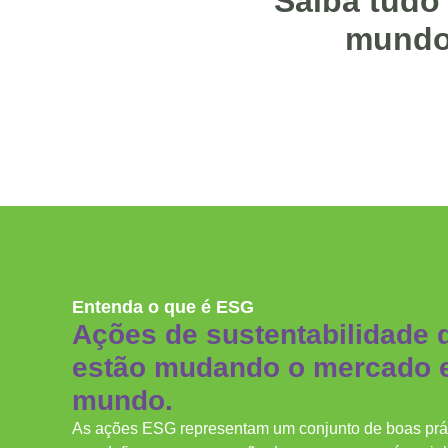
Saiba tudo
mundo 
Entenda o que é ESG
Ações de sustentabilidade 
estão mudando o mercado 
mundo.
As ações ESG representam um conjunto de boas prá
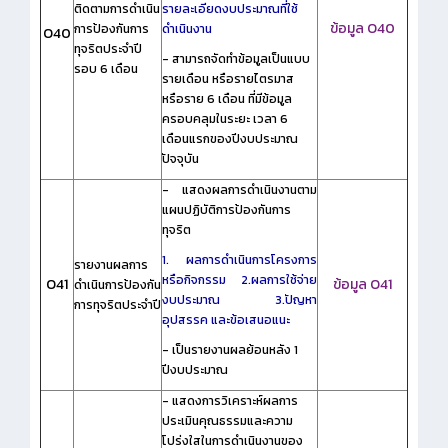
ติดตามการดำเนิน
รายละเอียดงบประมาณที่ใช้
ข้อมูล O40
การป้องกันการ
ดำเนินงาน
O40
ทุจริตประจำปี
- สามารถจัดทำข้อมูลเป็นแบบ
รอบ 6 เดือน
รายเดือน หรือรายไตรมาส
หรือราย 6 เดือน ที่มีข้อมูล
ครอบคลุมในระยะ เวลา 6
เดือนแรกของปีงบประมาณ
ปัจจุบัน
- แสดงผลการดำเนินงานตาม
แผนปฏิบัติการป้องกันการ
ทุจริต
1. ผลการดำเนินการโครงการ
รายงานผลการ
หรือกิจกรรม
2.ผลการใช้จ่าย
O41
ข้อมูล O41
ดำเนินการป้องกัน
งบประมาณ
3.ปัญหา
การทุจริตประจำปี
อุปสรรค และข้อเสนอแนะ
- เป็นรายงานผลย้อนหลัง 1
ปีงบประมาณ
- แสดงการวิเคราะห์ผลการ
ประเมินคุณธรรมและความ
โปร่งใสในการดำเนินงานของ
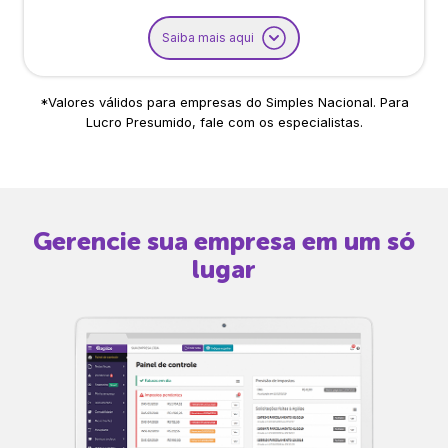
Saiba mais aqui
*Valores válidos para empresas do Simples Nacional. Para
Lucro Presumido, fale com os especialistas.
Gerencie sua empresa em um só
lugar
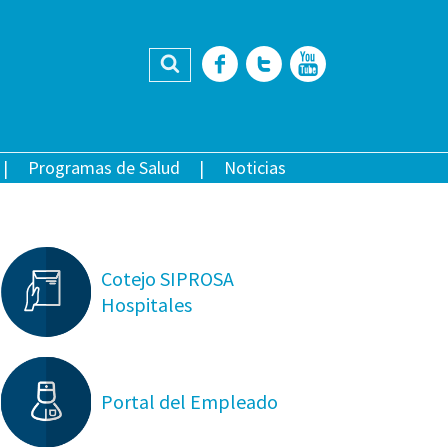
Buscar
Facebook
Twitter
YouTub
Programas de Salud
Noticias
Cotejo SIPROSA
Hospitales
Portal del Empleado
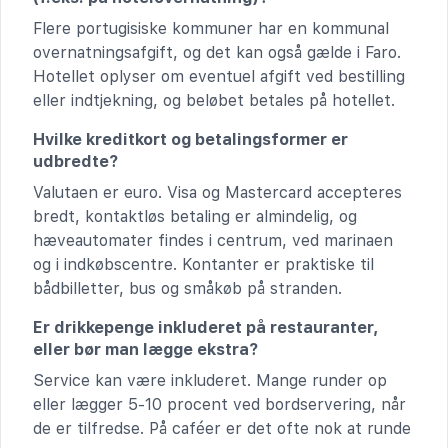
Flere portugisiske kommuner har en kommunal
overnatningsafgift, og det kan også gælde i Faro.
Hotellet oplyser om eventuel afgift ved bestilling
eller indtjekning, og beløbet betales på hotellet.
Hvilke kreditkort og betalingsformer er
udbredte?
Valutaen er euro. Visa og Mastercard accepteres
bredt, kontaktløs betaling er almindelig, og
hæveautomater findes i centrum, ved marinaen
og i indkøbscentre. Kontanter er praktiske til
bådbilletter, bus og småkøb på stranden.
Er drikkepenge inkluderet på restauranter,
eller bør man lægge ekstra?
Service kan være inkluderet. Mange runder op
eller lægger 5-10 procent ved bordservering, når
de er tilfredse. På caféer er det ofte nok at runde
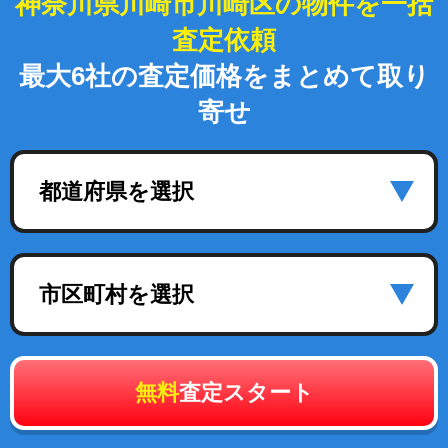
神奈川県川崎市川崎区の物件を一括
査定依頼
最大6社の査定価格をまとめて取り
寄せ
都道府県を選択
市区町村を選択
無料
査定スタート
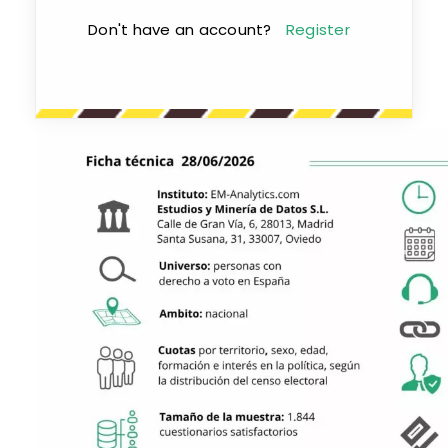
Don't have an account?
Register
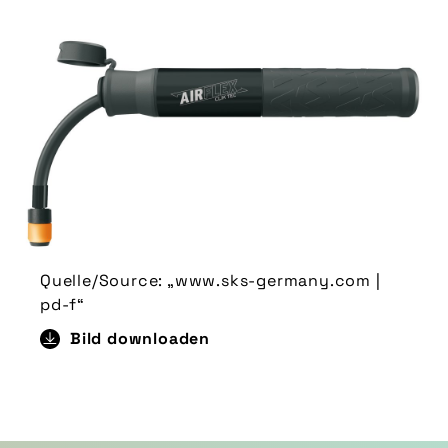
Quelle/Source: „www.sks-germany.com |
pd-f“
Bild downloaden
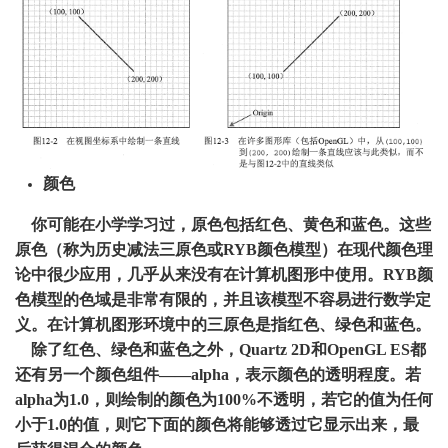
颜色
你可能在小学学习过，原色包括红色、黄色和蓝色。这些
原色（称为历史减法三原色或RYB颜色模型）在现代颜色理
论中很少应用，几乎从来没有在计算机图形中使用。RYB颜
色模型的色域是非常有限的，并且该模型不容易进行数学定
义。在计算机图形环境中的三原色是指红色、绿色和蓝色。
除了红色、绿色和蓝色之外，Quartz 2D和OpenGL ES都
还有另一个颜色组件――alpha，表示颜色的透明程度。若
alpha为1.0，则绘制的颜色为100%不透明，若它的值为任何
小于1.0的值，则它下面的颜色将能够透过它显示出来，最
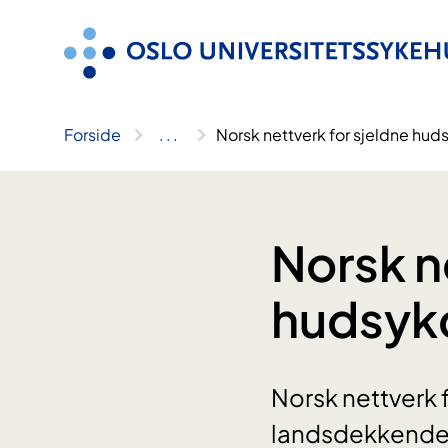
Hopp
til
innhold
Forside
..
.
Norsk nettverk for sjeldne h
Norsk n
hudsy
Norsk nettverk
landsdekkende 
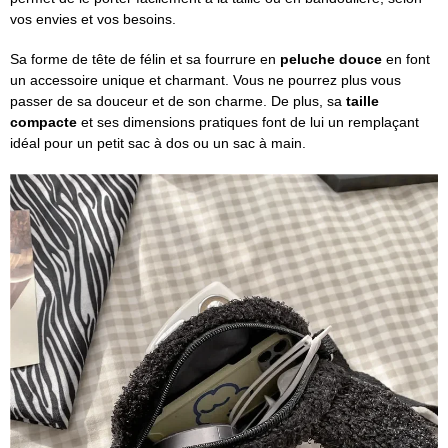
vos envies et vos besoins.
Sa forme de tête de félin et sa fourrure en
peluche douce
en font
un accessoire unique et charmant. Vous ne pourrez plus vous
passer de sa douceur et de son charme. De plus, sa
taille
compacte
et ses dimensions pratiques font de lui un remplaçant
idéal pour un petit sac à dos ou un sac à main.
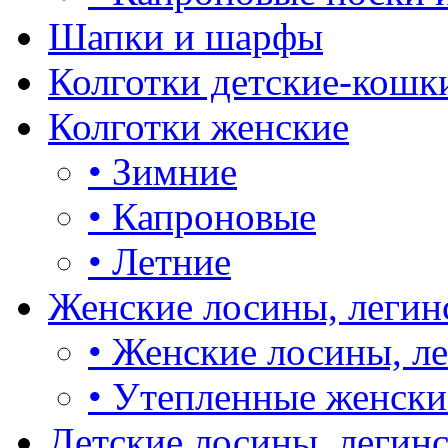
Шапки и шарфы
Колготки детские-кошк
Колготки женские
•
Зимние
•
Капроновые
•
Летние
Женские лосины, легин
•
Женские лосины, л
•
Утепленные женски
Детские лосины, легин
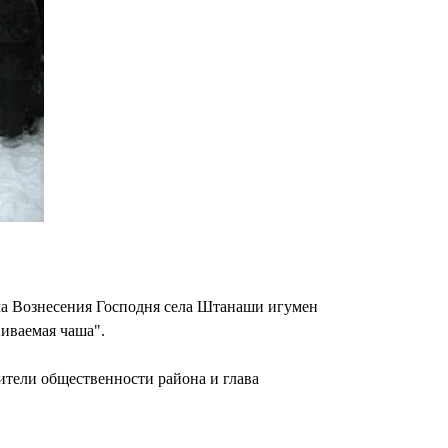
ма Вознесения Господня села Штанаши игумен
иваемая чаша".
ители общественности района и глава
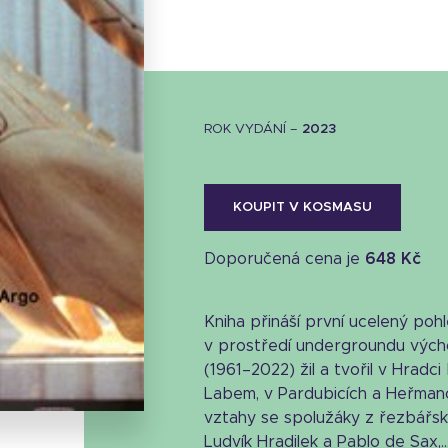
ROK VYDÁNÍ –
2023
KOUPIT V KOSMASU
Doporučená cena je
648 Kč
Kniha přináší první ucelený poh
Stáhnout obálku
v prostředí undergroundu výcho
21.88 KB
(1961–2022) žil a tvořil v Hradc
Labem, v Pardubicích a Heřmano
vztahy se spolužáky z řezbářské
Ludvík Hradilek a Pablo de Sax,..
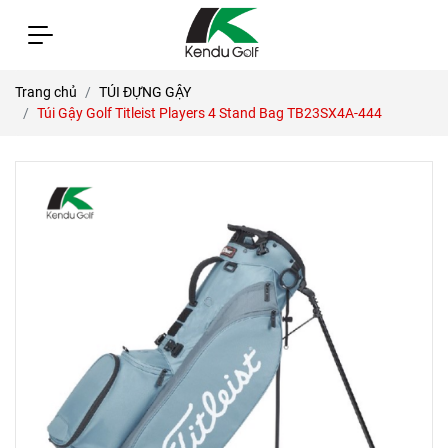
Trang chủ
TÚI ĐỰNG GẬY
Túi Gậy Golf Titleist Players 4 Stand Bag TB23SX4A-444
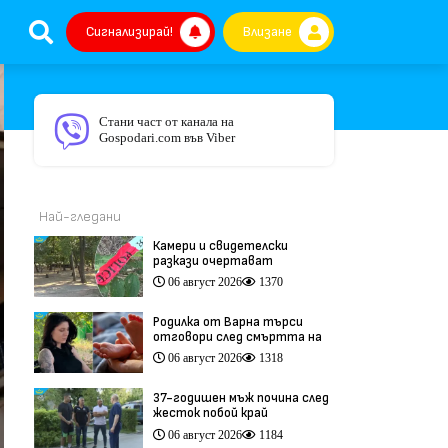
Сигнализирай!
Влизане
Стани част от канала на
Gospodari.com във Viber
Най-гледани
Камери и свидетелски
разкази очертават
хронологията на фаталния
06 август 2026
1370
побой край Младежкия хълм
(видео)
Родилка от Варна търси
отговори след смъртта на
бебето ѝ дни преди секцио
06 август 2026
1318
(видео)
37-годишен мъж почина след
жесток побой край
Младежкия хълм в Пловдив
06 август 2026
1184
(видео)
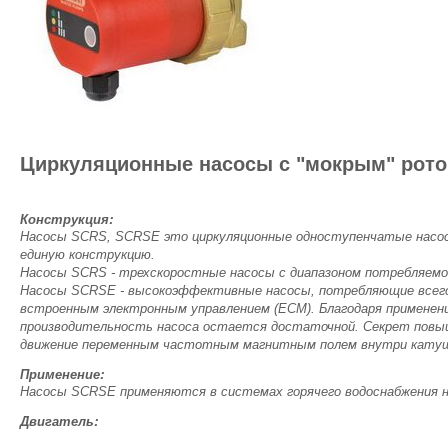
Циркуляционные насосы с "мокрым" рот
Конструкция:
Насосы SCRS, SCRSE это циркуляционные одноступенчатые насосы
единую конструкцию.
Насосы SCRS - трехскоростные насосы с диапазоном потребляемо
Насосы SCRSE - высокоэффективные насосы, потребляющие всего 
встроенным электронным управлением (ЕСМ). Благодаря применен
производительность насоса остается достаточной. Секрет повыше
движение переменным частотным магнитным полем внутри катуше
Применение:
Насосы SCRSE применяются в системах горячего водоснабжения не
Двигатель:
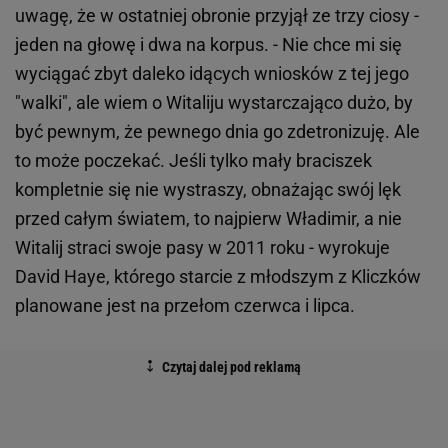
uwagę, że w ostatniej obronie przyjął ze trzy ciosy -
jeden na głowę i dwa na korpus. - Nie chce mi się
wyciągać zbyt daleko idących wniosków z tej jego
"walki", ale wiem o Witaliju wystarczająco dużo, by
być pewnym, że pewnego dnia go zdetronizuję. Ale
to może poczekać. Jeśli tylko mały braciszek
kompletnie się nie wystraszy, obnażając swój lęk
przed całym światem, to najpierw Władimir, a nie
Witalij straci swoje pasy w 2011 roku - wyrokuje
David Haye, którego starcie z młodszym z Kliczków
planowane jest na przełom czerwca i lipca.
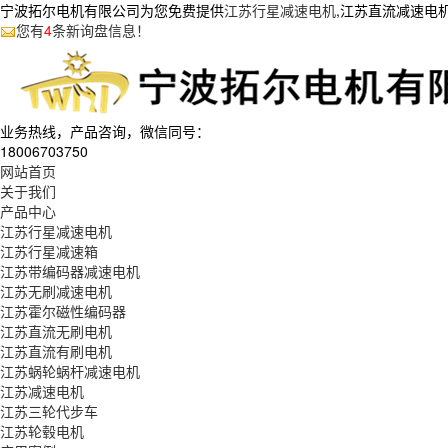
宁波拓尔电机有限公司为您免费提供
江苏行星减速电机
,江苏直流减速电
您有
4
条新询盘信息！
业务热线，产品咨询，微信同号：
18006703750
网站首页
关于我们
产品中心
江苏行星减速电机
江苏行星减速箱
江苏带编码器减速电机
江苏无刷减速电机
江苏霍尔磁性编码器
江苏直流无刷电机
江苏直流有刷电机
江苏蜗轮蜗杆减速电机
江苏减速电机
江苏三轮代步车
江苏轮毂电机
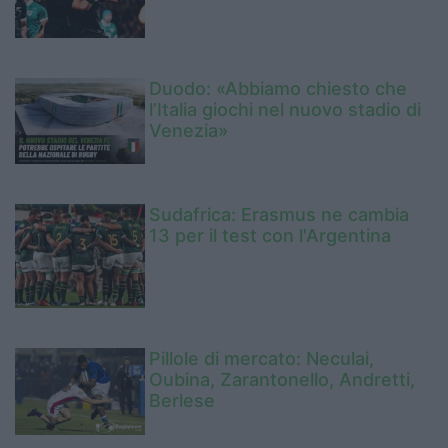
Duodo: «Abbiamo chiesto che
l’Italia giochi nel nuovo stadio di
Venezia»
Sudafrica: Erasmus ne cambia
13 per il test con l'Argentina
Pillole di mercato: Neculai,
Oubina, Zarantonello, Andretti,
Berlese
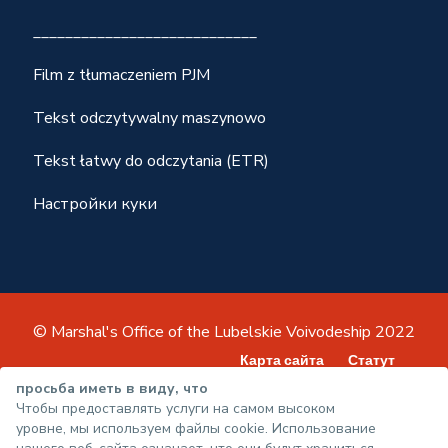
____________________________
Film z tłumaczeniem PJM
Tekst odczytywalny maszynowo
Tekst łatwy do odczytania (ETR)
Настройки куки
© Marshal's Office of the Lubelskie Voivodeship 2022
Карта сайта
Статут
политика конфиденциальности
просьба иметь в виду, что
Чтобы предоставлять услуги на самом высоком
Декларация о доступности
уровне, мы используем файлы cookie. Использование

-=-=-

Number of lines above containing "лосины": state it and nothing else.

> [Response box] 3